Eleven Lessons in Error

A couple of years ago I was asked to do a conference speech on lessons that I'd learned from my thirty-odd years of doing whatever it is I've been doing.  The audience would be a group of sixty or seventy policy and research types involved in scenario-planning; and the focus (according to the invitation) should be on the process of doing scenario-planning, rather than actual findings from scenario-planning.

What struck me as I contemplated the brief was just how much I don't know, and how many things have gone wrong, and that insofar as I've learned anything at all it's come mainly from the things that have gone wrong.

As we know from responses to the question "So, how was your holiday?", things going wrong are normally more entertaining than things going right, so I thought it might be fun to pull out a few thoughts on the basis of some of my screw ups.

Naturally enough there needed to be eleven; and, equally naturally, there needed to be some sort of wry acronym to help it all along. 

The acronym is J-U-S-T-S-A-Y-K-N-O-W, which is terribly funny because it references the 'Just say no' thing that Nancy Reagan did all those years ago to such massively unsuccessful effect, and because the point I really wanted to make in the talk was the importance of always remembering that you don't know, and just how useful it is to stay humble in the face of your own overwhelming ignorance.  Better - I intended saying - to say "I don't know" than to pretend or claim that you do know because you think it will be awkward or embarrassing to admit ignorance in the middle of some terribly important meeting.

Anyway.  Eleven lessons.  Here they are:

Jargon
Be as clear as you possibly can about what you are trying to achieve.  In general, scenario planning is not actually about the scenarios; they are simply tools for improving your analysis and your planning.  It is very easy to get lost, or carried away, and to discover in a workshop a year from now that there are only three of you left and you are all confused.

User Testing
If things go well, you will emerge with some findings, or some insights or some pictures or whatever.  Make sure you test them on or with someone who has not been involved.  This is important: it may seem very sensible to you and your colleagues, but that's because you've been working on it since that great meeting a couple of years ago and you know all about the insides and the history.  I test things with my mum.  If it makes no sense to her, then there is a high chance it is indeed nonsense.

Simplicity
"Everything should be kept as simple as possible, but no simpler." Einstein, apparently.  And he's clearly right.  If you can't explain what you've been up to in all those scenario planning workshops in less than 30 seconds, you're in trouble and so is your scenario planning exercise.

Timing
It takes time.  It's difficult to say how much.  ("When should you pick the cherries?" I asked my father.  "The day before the birds eat them" he sagely intoned.)  But don't think you can hurry this kind of stuff.


Scariness
Big thinking is scary.  Trying to save the world is scary.  Making stupid errors in front of colleagues you're trying to impress is scary.  And so on.  Scenario planning should be scary.  If you're not slightly anxious at a minimum, you're not doing it right.  (You should be having fun, too, of course.)

Adaptation
This is a Darwinian thing.
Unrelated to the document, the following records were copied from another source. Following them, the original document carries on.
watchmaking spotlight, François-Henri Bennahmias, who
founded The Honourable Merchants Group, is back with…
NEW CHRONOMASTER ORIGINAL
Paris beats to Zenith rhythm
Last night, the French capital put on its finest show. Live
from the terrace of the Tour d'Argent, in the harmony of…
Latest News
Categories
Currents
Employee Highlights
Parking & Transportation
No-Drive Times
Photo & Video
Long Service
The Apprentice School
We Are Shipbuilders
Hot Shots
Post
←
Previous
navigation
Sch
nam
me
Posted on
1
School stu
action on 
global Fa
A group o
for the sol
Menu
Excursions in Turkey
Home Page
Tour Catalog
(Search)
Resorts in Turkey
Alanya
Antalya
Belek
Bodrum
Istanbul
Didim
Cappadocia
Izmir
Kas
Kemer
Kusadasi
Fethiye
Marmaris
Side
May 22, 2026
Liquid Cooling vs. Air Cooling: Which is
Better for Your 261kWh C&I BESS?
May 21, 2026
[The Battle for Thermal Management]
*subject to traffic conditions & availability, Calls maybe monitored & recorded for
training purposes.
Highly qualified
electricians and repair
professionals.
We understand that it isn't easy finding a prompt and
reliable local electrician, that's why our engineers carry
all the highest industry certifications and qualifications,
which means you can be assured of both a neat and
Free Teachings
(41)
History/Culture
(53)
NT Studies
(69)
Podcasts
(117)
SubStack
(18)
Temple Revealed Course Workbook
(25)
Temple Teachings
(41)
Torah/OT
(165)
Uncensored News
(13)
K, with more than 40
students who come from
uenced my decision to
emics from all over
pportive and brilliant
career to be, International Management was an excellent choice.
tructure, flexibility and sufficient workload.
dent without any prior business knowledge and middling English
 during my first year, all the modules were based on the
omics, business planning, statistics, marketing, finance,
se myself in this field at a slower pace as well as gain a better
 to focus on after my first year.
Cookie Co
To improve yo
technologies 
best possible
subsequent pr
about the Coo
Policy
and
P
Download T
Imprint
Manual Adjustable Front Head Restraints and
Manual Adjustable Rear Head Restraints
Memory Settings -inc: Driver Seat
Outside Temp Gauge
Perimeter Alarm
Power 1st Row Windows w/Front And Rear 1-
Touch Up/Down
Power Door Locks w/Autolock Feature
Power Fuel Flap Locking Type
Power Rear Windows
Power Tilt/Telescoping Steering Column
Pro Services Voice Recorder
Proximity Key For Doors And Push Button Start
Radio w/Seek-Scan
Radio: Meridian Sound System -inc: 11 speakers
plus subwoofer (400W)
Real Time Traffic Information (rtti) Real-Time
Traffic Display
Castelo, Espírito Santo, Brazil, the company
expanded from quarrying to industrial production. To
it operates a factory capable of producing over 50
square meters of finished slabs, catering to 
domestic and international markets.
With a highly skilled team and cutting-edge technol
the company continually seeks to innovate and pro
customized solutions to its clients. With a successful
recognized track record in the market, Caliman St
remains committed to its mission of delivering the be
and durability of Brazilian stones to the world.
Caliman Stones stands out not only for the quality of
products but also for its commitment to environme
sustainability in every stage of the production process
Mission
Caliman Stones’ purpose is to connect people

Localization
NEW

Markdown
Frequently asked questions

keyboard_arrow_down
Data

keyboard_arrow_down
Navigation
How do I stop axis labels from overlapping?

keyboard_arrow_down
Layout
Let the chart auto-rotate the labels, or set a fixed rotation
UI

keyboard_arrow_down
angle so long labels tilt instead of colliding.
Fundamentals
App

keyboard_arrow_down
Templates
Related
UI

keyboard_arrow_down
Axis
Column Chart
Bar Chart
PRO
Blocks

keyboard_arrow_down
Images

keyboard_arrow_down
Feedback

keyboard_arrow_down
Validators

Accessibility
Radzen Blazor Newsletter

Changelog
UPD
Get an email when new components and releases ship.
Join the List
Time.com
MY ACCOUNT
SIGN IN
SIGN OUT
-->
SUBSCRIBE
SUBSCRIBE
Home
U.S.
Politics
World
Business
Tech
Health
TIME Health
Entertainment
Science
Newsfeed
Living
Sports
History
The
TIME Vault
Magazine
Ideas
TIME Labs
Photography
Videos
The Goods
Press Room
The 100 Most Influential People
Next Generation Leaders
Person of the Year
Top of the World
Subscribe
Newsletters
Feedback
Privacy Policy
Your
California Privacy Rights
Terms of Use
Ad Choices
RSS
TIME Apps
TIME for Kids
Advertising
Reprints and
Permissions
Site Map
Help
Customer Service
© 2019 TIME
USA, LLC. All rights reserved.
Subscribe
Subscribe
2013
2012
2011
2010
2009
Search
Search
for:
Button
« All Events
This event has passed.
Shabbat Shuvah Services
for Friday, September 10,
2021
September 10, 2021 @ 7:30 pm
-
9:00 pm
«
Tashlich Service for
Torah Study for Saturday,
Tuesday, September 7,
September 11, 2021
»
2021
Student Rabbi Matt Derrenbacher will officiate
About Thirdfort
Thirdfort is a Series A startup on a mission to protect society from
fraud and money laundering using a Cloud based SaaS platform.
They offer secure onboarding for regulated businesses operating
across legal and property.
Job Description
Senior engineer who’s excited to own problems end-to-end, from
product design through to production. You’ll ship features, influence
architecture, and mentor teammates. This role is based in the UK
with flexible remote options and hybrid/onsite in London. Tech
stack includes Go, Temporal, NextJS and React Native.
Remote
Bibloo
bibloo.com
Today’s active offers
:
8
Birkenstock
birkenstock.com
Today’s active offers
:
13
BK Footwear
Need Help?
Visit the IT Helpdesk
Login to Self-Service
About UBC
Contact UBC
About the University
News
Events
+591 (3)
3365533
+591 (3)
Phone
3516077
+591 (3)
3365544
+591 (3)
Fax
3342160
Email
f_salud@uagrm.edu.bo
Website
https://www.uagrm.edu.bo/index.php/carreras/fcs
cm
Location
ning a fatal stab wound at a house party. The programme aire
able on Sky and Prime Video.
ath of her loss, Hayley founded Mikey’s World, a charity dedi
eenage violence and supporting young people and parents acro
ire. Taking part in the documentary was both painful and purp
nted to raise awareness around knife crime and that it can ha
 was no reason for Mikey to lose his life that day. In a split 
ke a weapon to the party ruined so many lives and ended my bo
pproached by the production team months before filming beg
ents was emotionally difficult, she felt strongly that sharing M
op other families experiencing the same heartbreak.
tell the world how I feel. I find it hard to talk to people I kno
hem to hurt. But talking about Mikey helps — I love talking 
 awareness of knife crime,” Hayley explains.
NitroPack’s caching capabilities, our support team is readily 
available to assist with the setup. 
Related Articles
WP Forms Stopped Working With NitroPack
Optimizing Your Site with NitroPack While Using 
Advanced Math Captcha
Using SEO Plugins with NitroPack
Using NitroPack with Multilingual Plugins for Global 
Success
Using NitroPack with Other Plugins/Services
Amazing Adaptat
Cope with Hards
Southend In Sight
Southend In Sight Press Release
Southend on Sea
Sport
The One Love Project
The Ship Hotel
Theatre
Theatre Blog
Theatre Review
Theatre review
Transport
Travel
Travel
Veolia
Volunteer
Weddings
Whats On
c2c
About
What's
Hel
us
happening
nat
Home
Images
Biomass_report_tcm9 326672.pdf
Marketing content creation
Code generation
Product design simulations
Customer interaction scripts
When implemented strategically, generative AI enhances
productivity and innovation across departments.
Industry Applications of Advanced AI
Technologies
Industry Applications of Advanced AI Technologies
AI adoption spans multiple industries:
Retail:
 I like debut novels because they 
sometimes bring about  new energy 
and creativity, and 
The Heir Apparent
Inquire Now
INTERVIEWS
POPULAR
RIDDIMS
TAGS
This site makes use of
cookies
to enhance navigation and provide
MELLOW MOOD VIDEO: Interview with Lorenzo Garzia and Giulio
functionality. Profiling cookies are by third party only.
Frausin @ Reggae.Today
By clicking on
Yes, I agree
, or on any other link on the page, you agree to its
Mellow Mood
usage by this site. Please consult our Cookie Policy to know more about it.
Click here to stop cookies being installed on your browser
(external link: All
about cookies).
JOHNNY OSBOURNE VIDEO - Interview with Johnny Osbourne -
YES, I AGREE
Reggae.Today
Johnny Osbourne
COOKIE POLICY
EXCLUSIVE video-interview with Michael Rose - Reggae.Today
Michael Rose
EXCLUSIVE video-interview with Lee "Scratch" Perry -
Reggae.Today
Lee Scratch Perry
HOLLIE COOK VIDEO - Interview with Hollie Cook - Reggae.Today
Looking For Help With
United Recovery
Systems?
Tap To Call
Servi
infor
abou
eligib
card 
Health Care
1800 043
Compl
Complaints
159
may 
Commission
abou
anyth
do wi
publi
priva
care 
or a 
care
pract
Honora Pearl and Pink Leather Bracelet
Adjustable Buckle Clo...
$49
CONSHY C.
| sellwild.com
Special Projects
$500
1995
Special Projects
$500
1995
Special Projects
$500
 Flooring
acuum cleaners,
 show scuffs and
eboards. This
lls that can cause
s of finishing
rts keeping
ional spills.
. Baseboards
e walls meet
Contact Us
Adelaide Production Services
You may think that the best way to do something is for it to be the best.  The best scenario planning exercise.  But this is not true.  To be effective, it needs to be the fittest, the most well adapted, the one most likely to flourish in this particular environment.  I have seen fabulous initiatives fail not because they are anything less than brilliant, but because the world around them doesn't get it.  And I have seen quite mediocre initiatives achieve remarkable things simply because they were the right shape in the right place at the right time.  So make sure you think very hard about not just what you are trying to achieve, but the operating environment into which your work will be fledged.

Yielding
Allow yourselves to make mistakes.  Be respectful of others making mistakes.  Don't worry about blind alleys or diversions.  It's all about the process: how do you, as a group, explore and learn so that you can, together, make the world a better place.  If it was easy we'd have done it by now.


Kindness
It's not easy.  Be gentle with yourselves, and with your colleagues.  Try not to get frustrated if it seems slow, or worried if it seems messy.

Networks
In almost all cases a scenario planning exercise will have the intention of influencing one or more people, one or more organisations, one or more institutions.  Think very hard indeed about this, particularly in terms of how you present and represent and describe and explain your work.  Think hard, too, about precisely who you can really influence, and how they line up with the leverage points in the system as a whole.  Tactics may matter as much as strategy.

Obscurity
Go deep, but no further.  Remember to keep an eye on what you are trying to achieve.  If you can no longer see daylight, you've probably gone too far.

Working together
If you are going to think as a group, you must attend to how you keep everyone interested and engaged.  Easy (and perhaps obvious) to say; but too often I've seen people with important things to offer get left behind through simple lack of forethought by others.